Harry A. Jessell is editor of TVNewsCheck. He can be reached at 973-701-1067 or mailto:[email protected]. You can read his other columns here.


Comments (6)

Leave a Reply

Barb Palser says:

September 23, 2011 at 3:45 pm

We have to give it all to our networks anyway, so who cares!

kendra campbell says:

September 24, 2011 at 7:53 am

I guess nobody cares that it’s the consumer who pays for retrans. The commercial glut continues to grow at the same time customers are paying outrageous cable bills. It doesn’t take a rocket scientist to figure out that this is not sustainable.

    len Kubas says:

    September 24, 2011 at 4:25 pm

    the cable commercial glut? broadcast is at the same level it’s been for some years, due in no small part to ever-increasing broadcast cpm’s.

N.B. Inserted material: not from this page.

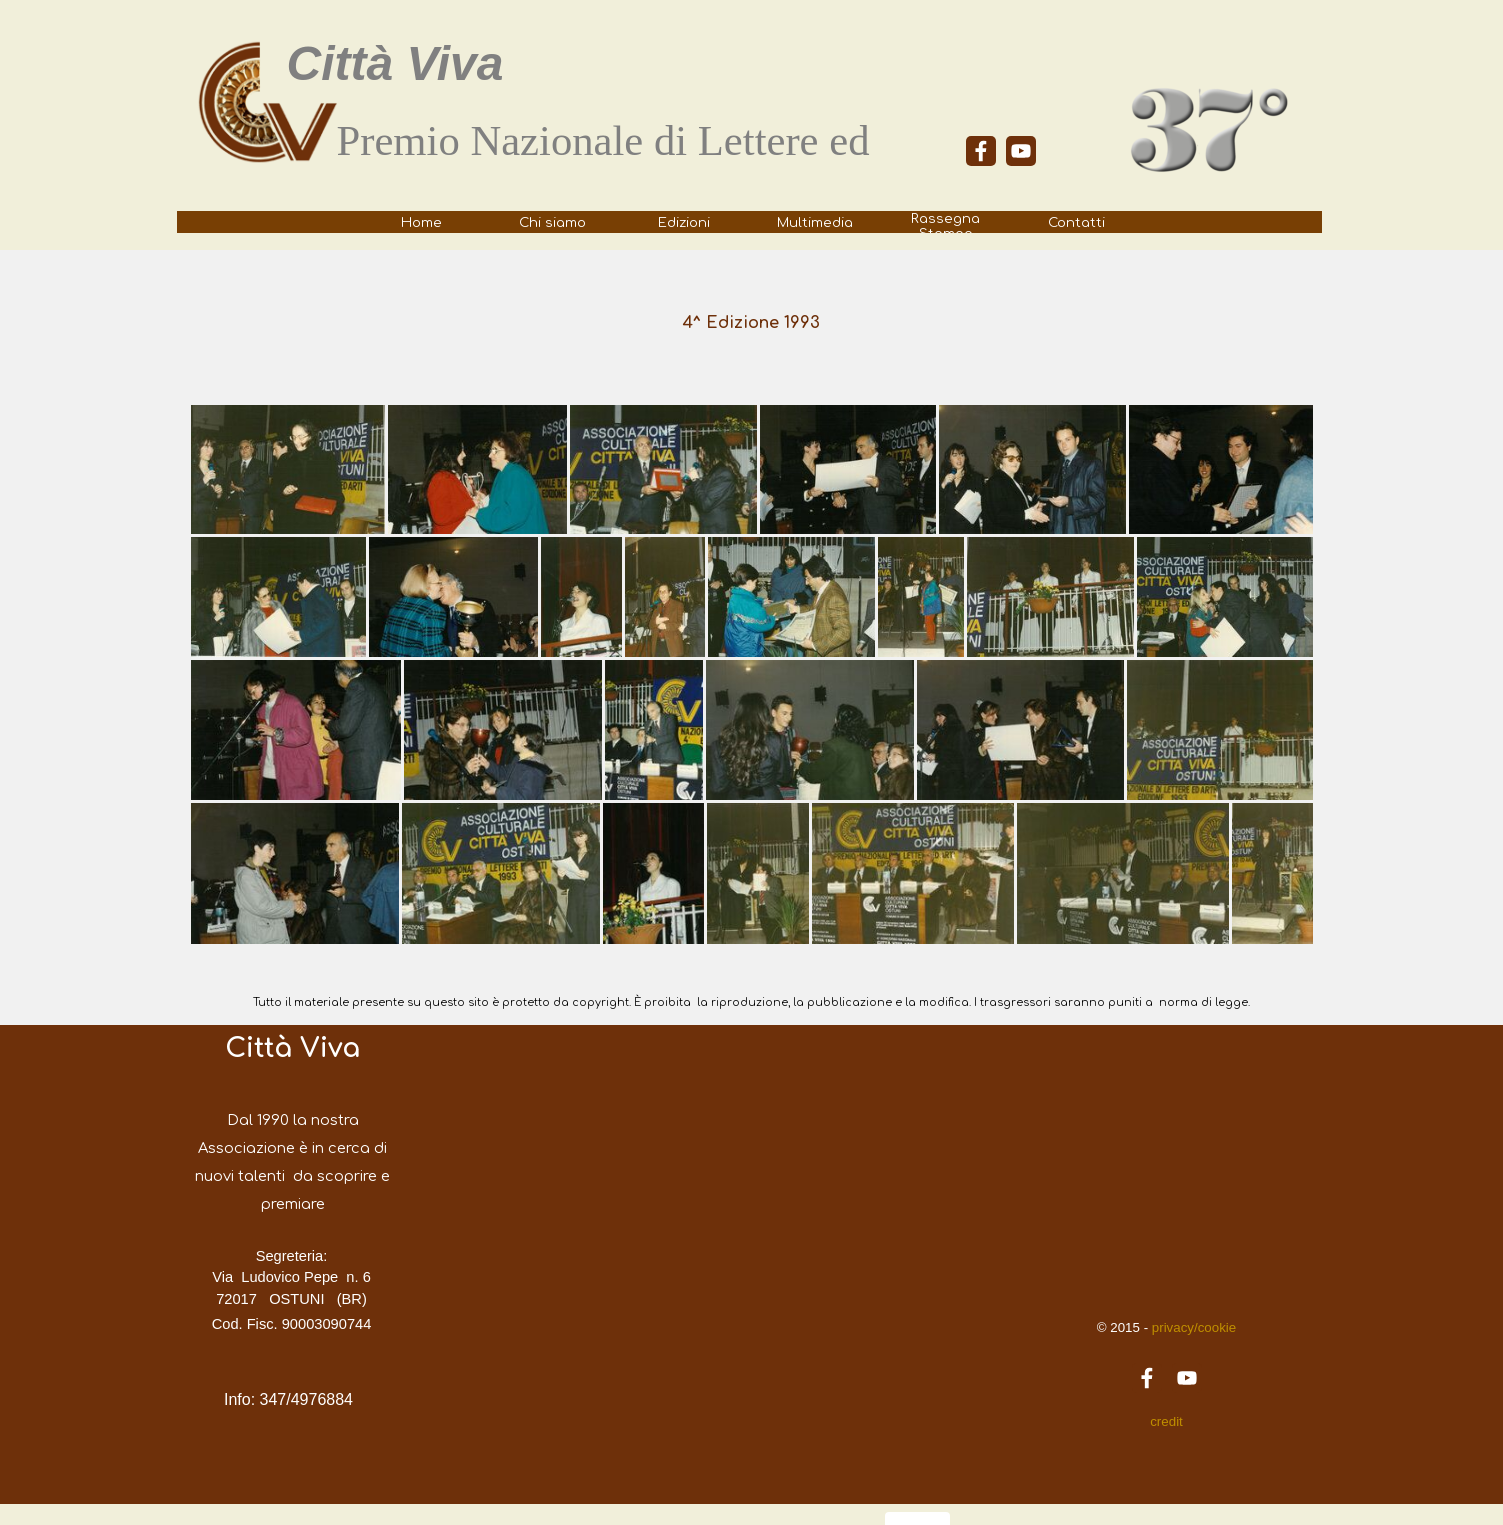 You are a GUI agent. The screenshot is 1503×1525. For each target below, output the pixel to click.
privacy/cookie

Cable bills aren’t the responsibility of broadcasters, and most of that goes to ESPN, which is a cluster of seldom-watched (versus the fee) cable networks.

    kendra campbell says:

    September 25, 2011 at 9:15 am

    I did not make a distinction between pure cable, networks, or local. The commercial glut is insane and contrary to your assertion – it has not been at the same level for some years. The stations in the top 25 market where I live air between 11 – 13 minutes of commercials in every half-hour newscast. That is insane! The cable subscriber doesn’t know or care about retrans. They do know the commercial glut is intolerable, and their monthly bill is out of control.

    len Kubas says:

    September 25, 2011 at 3:09 pm

    three minute commercial breaks are quite common cable, and off-broadcast programs, when moved to cable, are shortened. So, your not making a distinction between cable and broadcast is telling. If there is too much clutter (you’re conflating non-program time with commercial load) tune out. I’m in a top-30 market and I don’t perceive the commercial load in newscasts to have changed much, if at all, in decades. It’s been quite some time since I used a stopwatch to count, and I suspect that you don’t do that, either.

Hope Yen and Charles Babington says:

September 25, 2011 at 12:38 am

The original rules for CATV carriage were simple. If the station placed a grade B or better signal over the head end of the system, it got carried, on channel or an alternate to avoid the venetian blind effect. Distant signals could be imported per agreements with the provider, usually independent stations from nearby large markets. In cases with overlapping signals different markets with the same affiliation, as in NY and Philly, Dayton & Cincy or Baltimore and DC, both stations could be carried with network non-duplication rules blacking out the ‘distant’ market’s station, except in the case where the distant station achieved at least a 2 rtg/5 shr of audience, sign on to sign off, in the market in which the CATV system operated. In that case, the distant station could be carried in its entirety, with no blackout. Tough. Deal with it. Money didn’t change hands, they were the rules. That was also in the days of CATV penetration of well under 50%. Today with better than 90% CATV and Satellite penetration, signal coverage via antenna is meaningless, hence, todays complex rules of must carry, based on where the station is located in terms of DMA rather than where its antenna is located. Dollars change hands for carriage rights, and many of those dollars go right to the networks as ‘reverse comp’, justified by the value added to the station by the affiliation. Time for the bullshit flag. It indeed is a merry-go-round, of stations, systems and networks all chasing the retrans/must carry/reverse comp dollar. Looking more like a game of musical chairs, at some time in every market, either a network, station or system will get fall to the ground rather than be seated when the music stops. Sort of what we see at Fox with Perry Sook. Maybe that’s why so many have deserted the ownership challenges as well as the many careers offered in broadcasting for positions in more stable industries. Sad when just a scant few decades ago TV broadcasting was such an attractive career!